【新譯】 大正アルケミスト復讐譚
独一焔
玄関前で
街を抜け、人々の喧騒が聞こえなくなった頃。小高い丘の上に目的の館はあった。
古びているけれど造りは立派で、しかし豪勢と言うにはささやかな印象の洋館だ。
まるで丘の上から街を見守っているようなその館には、とある老人が一人で住んでいるという。
『彼』は、この国……いや、世界でも有数の人物だ。
かつて盛んに研究されていた、科学の元になった技術。
今となっては魔法・魔術と並び、ただのオカルトとして忘れ去られてしまったモノ──錬金術。

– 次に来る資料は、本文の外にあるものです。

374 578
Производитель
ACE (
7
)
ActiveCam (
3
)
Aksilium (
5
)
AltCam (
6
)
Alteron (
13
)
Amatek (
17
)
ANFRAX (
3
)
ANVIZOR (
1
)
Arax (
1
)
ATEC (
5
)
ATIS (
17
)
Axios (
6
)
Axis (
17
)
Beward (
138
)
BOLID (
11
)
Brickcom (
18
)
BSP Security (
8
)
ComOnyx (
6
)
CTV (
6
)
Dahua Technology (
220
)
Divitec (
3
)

彼はその最後の使い手であり、人々は彼を指して『錬金術師』と呼ぶ。
気が付けば、胸がひどく高鳴っていた。深呼吸を繰り返して鼓動を落ち着かせる。
「やっと、来れたよ……」
たまに語られた記憶と遺された日記、他にも様々なヒントをかき集めて、ようやくここまで辿り着けた。

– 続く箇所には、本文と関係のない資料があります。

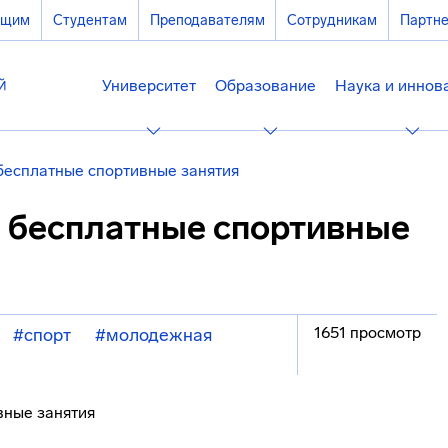
ющим
Студентам
Преподавателям
Сотрудникам
Партн
Университет
Образование
Наука и иннов
бесплатные спортивные занятия
а бесплатные спортивные
1651 просмотр
#спорт
#молодежная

私には、どうしても彼に会わなければならない理由がある。
会って話を聞かなければならない。そのために、ここまで来たのだから。
「メモ帳ある。ボイスレコーダー……ある。アポも取ってある。あとは……」
声に出しながら忘れ物が無いか確認する。外出前や道中でも何度かやったけれど、こういった確認は繰り返してしまう
それと同時に、電話越しに聞いた彼の声を思い浮かべる。
とても穏やかで、優しそうな声だった。聞いただけで人を安心させる声だ。
……ただ、その声の通りの人物かどうかまでは、会ってみない事には分からない。
『そうね。……錬金術師って、変わり者が多かったもの』
かつて『あの人』はそう言って笑っていた。彼もそうである可能性は拭えない。
──でも、それでも私は行くと決めた。行かなければならないんだ。
あの人が、『彼女』が最初に、そして──心の底から した人の元へ。